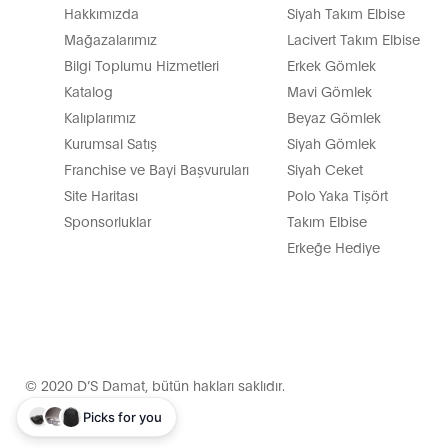
Hakkımızda
Siyah Takım Elbise
Mağazalarımız
Lacivert Takım Elbise
Bilgi Toplumu Hizmetleri
Erkek Gömlek
Katalog
Mavi Gömlek
Kalıplarımız
Beyaz Gömlek
Kurumsal Satış
Siyah Gömlek
Franchise ve Bayi Başvuruları
Siyah Ceket
Site Haritası
Polo Yaka Tişört
Sponsorluklar
Takım Elbise
Erkeğe Hediye
© 2020 D’S Damat, bütün hakları saklıdır.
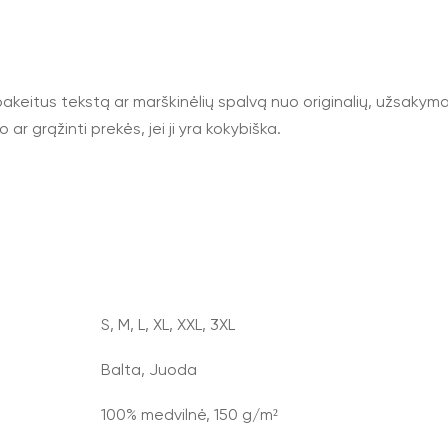
akeitus tekstą ar marškinėlių spalvą nuo originalių, užsakym
ar grąžinti prekės, jei ji yra kokybiška.
S, M, L, XL, XXL, 3XL
Balta, Juoda
100% medvilnė, 150 g/m²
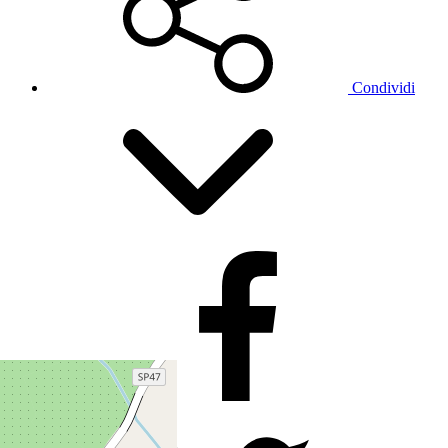
Condividi
Facebook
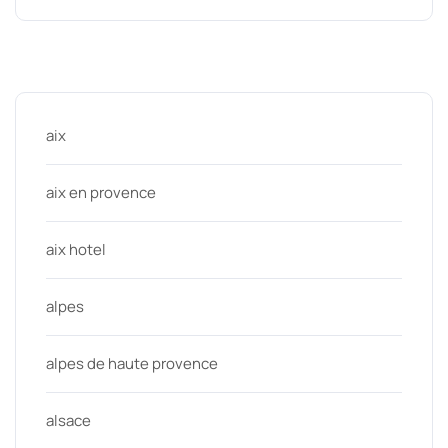
Categories
aix
aix en provence
aix hotel
alpes
alpes de haute provence
alsace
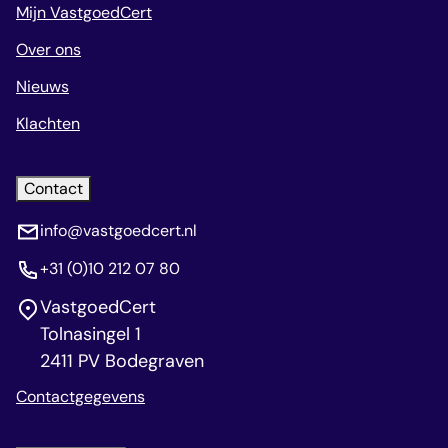
Mijn VastgoedCert
Over ons
Nieuws
Klachten
Contact
info@vastgoedcert.nl
+31 (0)10 212 07 80
VastgoedCert
Tolnasingel 1
2411 PV Bodegraven
Contactgegevens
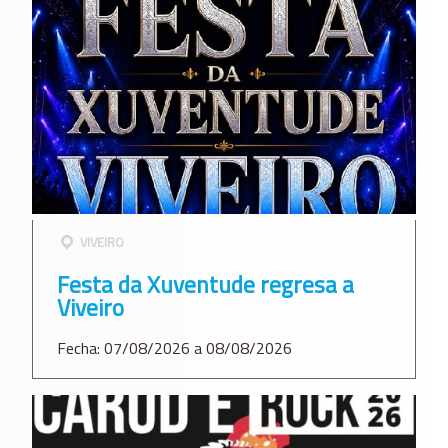
VIVEIRO
Festa da Xuventude regresa a
Viveiro
Fecha: 07/08/2026 a 08/08/2026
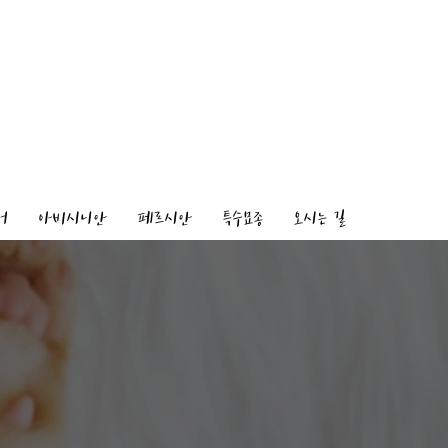
어
아비시니안
페르시안
특수묘종
오시는 길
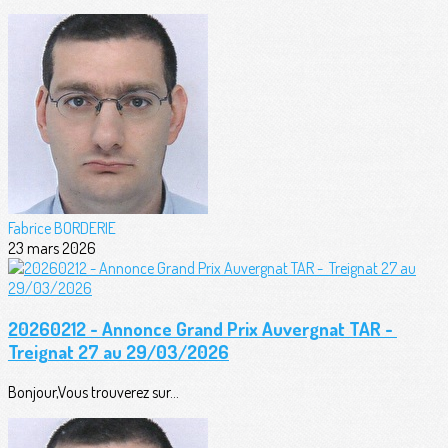
Fabrice BORDERIE
23 mars 2026
20260212 - Annonce Grand Prix Auvergnat TAR -
Treignat 27 au 29/03/2026
Bonjour,Vous trouverez sur...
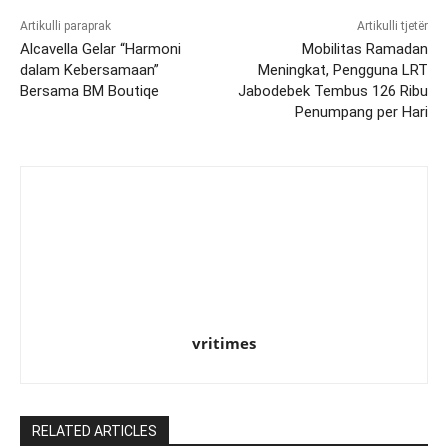
Artikulli paraprak
Artikulli tjetër
Alcavella Gelar “Harmoni
Mobilitas Ramadan
dalam Kebersamaan”
Meningkat, Pengguna LRT
Bersama BM Boutiqe
Jabodebek Tembus 126 Ribu
Penumpang per Hari
vritimes
RELATED ARTICLES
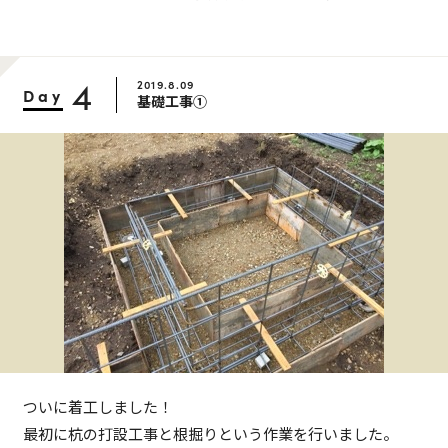
4
2019.8.09
Day
基礎工事①
ついに着工しました！
最初に杭の打設工事と根掘りという作業を行いました。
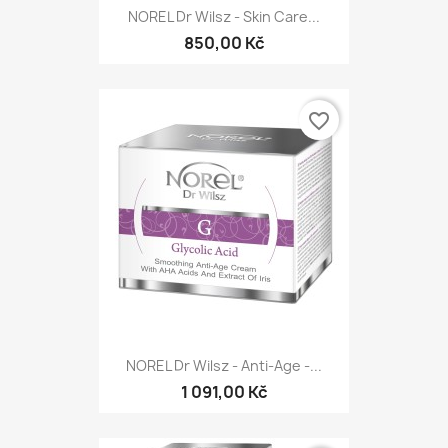
NOREL Dr Wilsz - Skin Care...
850,00 Kč
favorite_border
NOREL Dr Wilsz - Anti-Age -...
1 091,00 Kč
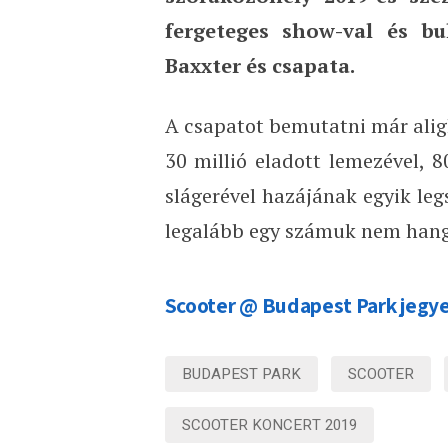
fergeteges show-val és bul
Baxxter és csapata.
A csapatot bemutatni már alig
30 millió eladott lemezével, 
slágerével hazájának egyik leg
legalább egy számuk nem hang
Scooter @ Budapest Park jegy
BUDAPEST PARK
SCOOTER
SCOOTER KONCERT 2019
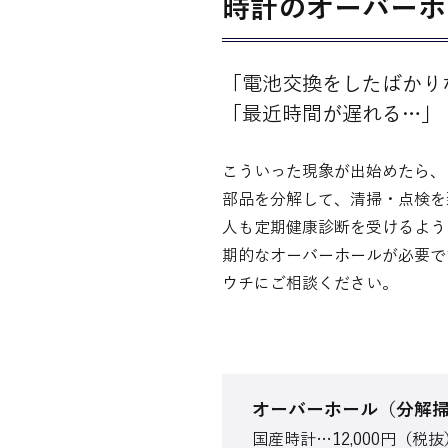
時計のオーバーホ
「電池交換をしたばかり
「最近時間が遅れる…」
こういった現象が出始めたら、
部品を分解して、清掃・点検を
人も定期健康診断を受けるよう
期的なオーバーホールが必要で
ウチにご相談ください。
オーバーホール（分解
国産時計…12,000円（税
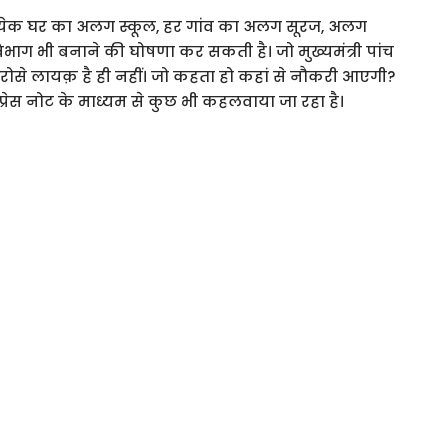
ं प्रत्येक घर का अलग स्कूल, हर गांव का अलग सूरज, अलग
भाग भी बनाने की घोषणा कर सकती है। जो मुख्यमंत्री पांच
रोसे लायक़ है ही नहीं। जो कहता हो कहां से नौकरी आएगी?
ेस नोट के माध्यम से कुछ भी कहलवाया जा रहा है।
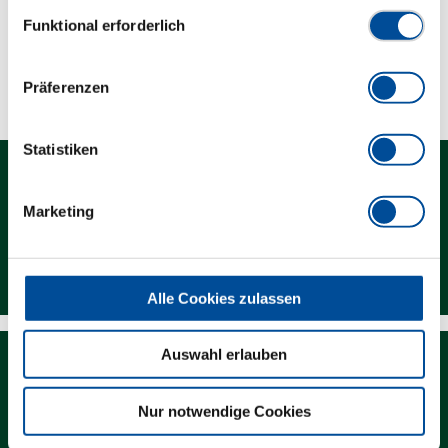
Lieferumfang
Einwilligungsauswahl
Funktional erforderlich
Technische Eigenschaften
Präferenzen
Statistiken
Marketing
Kontakt
Alle Cookies zulassen
Auswahl erlauben
Nur notwendige Cookies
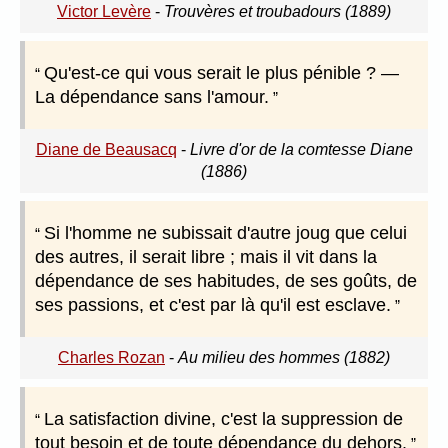
Victor Levère
-
Trouvères et troubadours (1889)
Qu'est-ce qui vous serait le plus pénible ? —
La dépendance sans l'amour.
Diane de Beausacq
-
Livre d'or de la comtesse Diane
(1886)
Si l'homme ne subissait d'autre joug que celui
des autres, il serait libre ; mais il vit dans la
dépendance de ses habitudes, de ses goûts, de
ses passions, et c'est par là qu'il est esclave.
Charles Rozan
-
Au milieu des hommes (1882)
La satisfaction divine, c'est la suppression de
tout besoin et de toute dépendance du dehors.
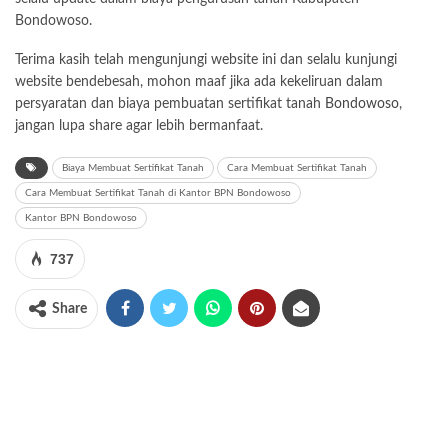
Bondowoso.
Terima kasih telah mengunjungi website ini dan selalu kunjungi
website bendebesah, mohon maaf jika ada kekeliruan dalam
persyaratan dan biaya pembuatan sertifikat tanah
Bondowoso
,
jangan lupa share agar lebih bermanfaat.
Biaya Membuat Sertifikat Tanah
Cara Membuat Sertifikat Tanah
Cara Membuat Sertifikat Tanah di Kantor BPN Bondowoso
Kantor BPN Bondowoso
737
Share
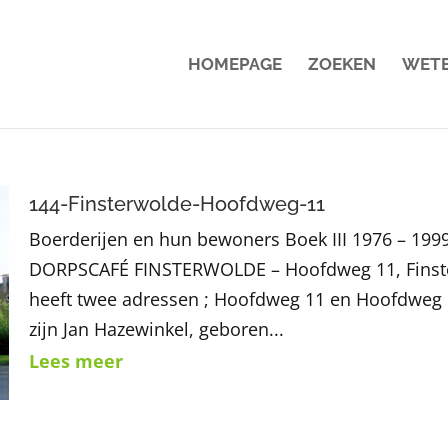
HOMEPAGE
ZOEKEN
WET
144-Finsterwolde-Hoofdweg-11
Boerderijen en hun bewoners Boek III 1976 – 199
DORPSCAFÉ FINSTERWOLDE – Hoofdweg 11, Finste
heeft twee adressen ; Hoofdweg 11 en Hoofdweg 
zijn Jan Hazewinkel, geboren...
Lees meer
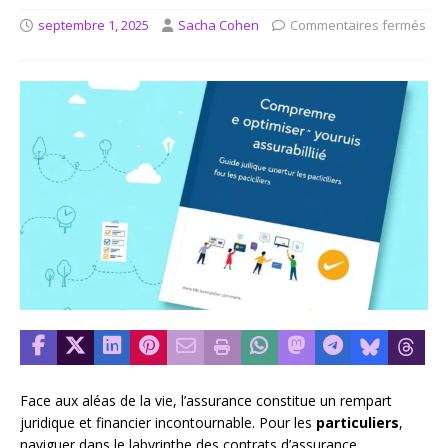
septembre 1, 2025
Sacha Cohen
Commentaires fermés
Face aux aléas de la vie, l’assurance constitue un rempart
juridique et financier incontournable. Pour les
particuliers
,
naviguer dans le labyrinthe des contrats d’assurance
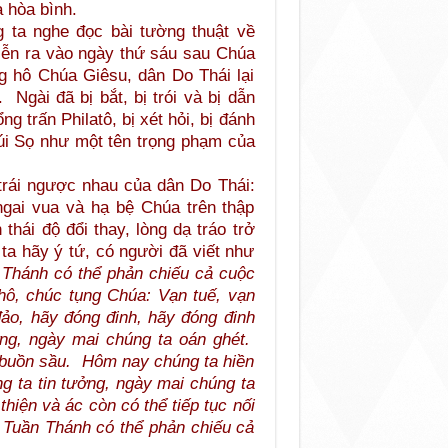
à hòa bình.
 ta nghe đọc bài tường thuật về
ễn ra vào ngày thứ sáu sau Chúa
tung hô Chúa Giêsu, dân Do Thái lại
. Ngài đã bị bắt, bị trói và bị dẫn
g trấn Philatô, bị xét hỏi, bị đánh
núi Sọ như một tên trọng phạm của
 trái ngược nhau của dân Do Thái:
gai vua và hạ bệ Chúa trên thập
thái độ đổi thay, lòng dạ tráo trở
a hãy ý tứ, có người đã viết như
 Thánh có thể phản chiếu cả cuộc
hô, chúc tụng Chúa: Vạn tuế, vạn
đảo, hãy đóng đinh, hãy đóng đinh
ng, ngày mai chúng ta oán ghét.
 buồn sầu. Hôm nay chúng ta hiền
 ta tin tưởng, ngày mai chúng ta
hiện và ác còn có thể tiếp tục nối
u Tuần Thánh có thể phản chiếu cả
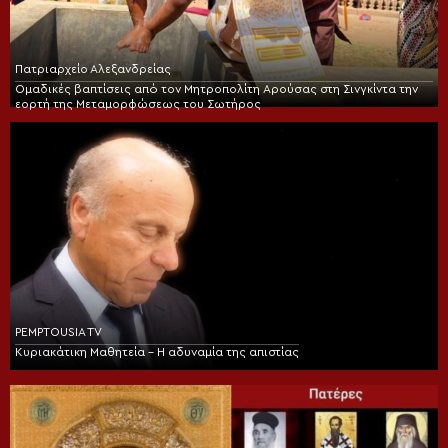
Πατριαρχείο Αλεξανδρείας
Ομαδικές βαπτίσεις από τον Μητροπολίτη Αρούσας στη Σινγκίντα την
εορτή της Μεταμορφώσεως του Σωτήρος
PEMPTOUSIA TV
Κυριακάτικη Μαθητεία – Η αδυναμία της απιστίας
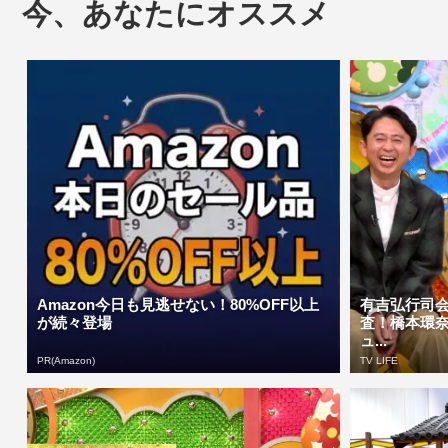
今、あなたにオススメ
Amazon今日も見逃せない！80%OFF以上
有吉弘行司会
が続々登場
査！橋本環
ュ...
PR(Amazon)
TV LIFE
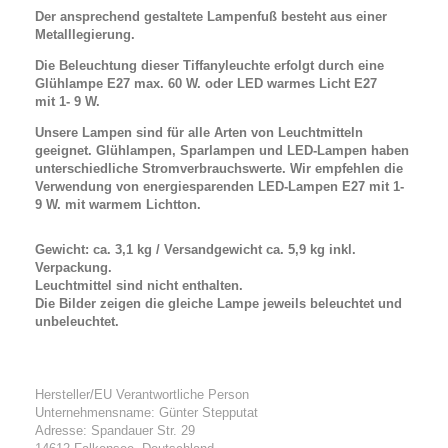
Der ansprechend gestaltete Lampenfuß besteht aus einer
Metalllegierung.
Die Beleuchtung dieser Tiffanyleuchte erfolgt durch eine
Glühlampe E27 max. 60 W. oder LED warmes Licht E27
mit 1- 9 W.
Unsere Lampen sind für alle Arten von Leuchtmitteln
geeignet. Glühlampen, Sparlampen und LED-Lampen haben
unterschiedliche Stromverbrauchswerte. Wir empfehlen die
Verwendung von energiesparenden LED-Lampen
E27 mit 1-
9 W.
mit warmem Lichtton.
Gewicht: ca. 3,1 kg / Versandgewicht ca. 5,9 kg inkl.
Verpackung.
Leuchtmittel sind nicht enthalten.
Die Bilder zeigen die gleiche Lampe jeweils beleuchtet und
unbeleuchtet.
Hersteller/EU Verantwortliche Person
Unternehmensname: Günter Stepputat
Adresse: Spandauer Str. 29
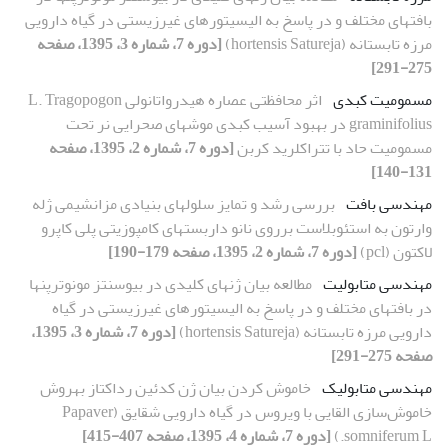
بافت‏های مختلف و در پاسخ به الیسیتورهای غیرزیستی در گیاه دارویی
مرزه تابستانه (hortensis Satureja)
[دوره 7، شماره 3، 1395، صفحه
275-291]
مسمومیت کبدی
اثر محافظتی عصاره هیدرواتانولی L. Tragopogon
graminifolius در بهبود آسیب کبدی موش‏های صحرایی نر تحت
مسمومیت حاد با تتراکلرید کربن
[دوره 7، شماره 2، 1395، صفحه
131-140]
مهندسی بافت
بررسی رشد و تمایز سلول‏های بنیادی مزانشیمی ژله
وارتون به استئوبلاست برروی نانو داربست‏های کامپوزیتی پلی کاپرو
لاکتون (pcl)
[دوره 7، شماره 2، 1395، صفحه 179-190]
مهندسی متابولیت
مطالعه بیان ژن‏های کلیدی در بیوسنتز مونوترپن‏ها
در بافت‏های مختلف و در پاسخ به الیسیتورهای غیرزیستی در گیاه
دارویی مرزه تابستانه (hortensis Satureja)
[دوره 7، شماره 3، 1395،
صفحه 275-291]
مهندسی متابولیک
خاموش کردن بیان ژن کدئین رداکتاز به‏روش
خاموش‌سازی القایی با ویروس در گیاه دارویی شقایق (Papaver
somniferum L.)
[دوره 7، شماره 4، 1395، صفحه 407-415]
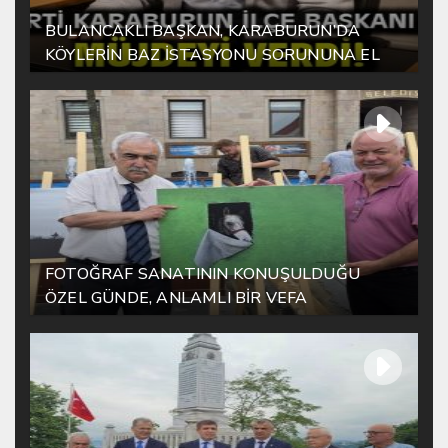
BULANCAKLI BAŞKAN, KARABURUN’DA
KÖYLERİN BAZ İSTASYONU SORUNUNA EL
ATTI!
FOTOĞRAF SANATININ KONUŞULDUĞU
ÖZEL GÜNDE, ANLAMLI BİR VEFA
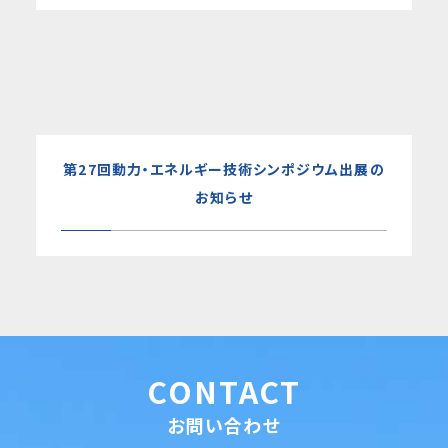
第27回動力・エネルギー技術シンポジウム出展の
お知らせ
CONTACT
お問い合わせ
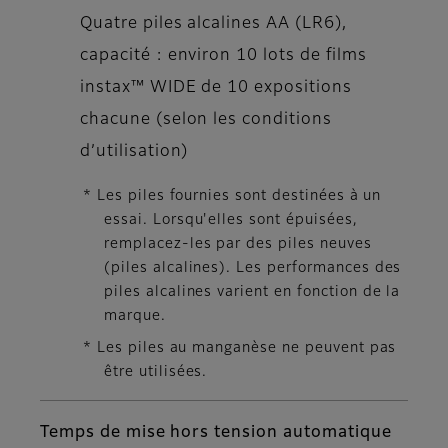
Quatre piles alcalines AA (LR6),
capacité : environ 10 lots de films
instax™ WIDE de 10 expositions
chacune (selon les conditions
d’utilisation)
* Les piles fournies sont destinées à un
essai. Lorsqu'elles sont épuisées,
remplacez-les par des piles neuves
(piles alcalines). Les performances des
piles alcalines varient en fonction de la
marque.
* Les piles au manganèse ne peuvent pas
être utilisées.
Temps de mise hors tension automatique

----------------

-- Try it --
Select and copy each line from the data that includes the word "sont".

-- Answer box --
* Les piles fournies sont destinées à un
essai. Lorsqu'elles sont épuisées,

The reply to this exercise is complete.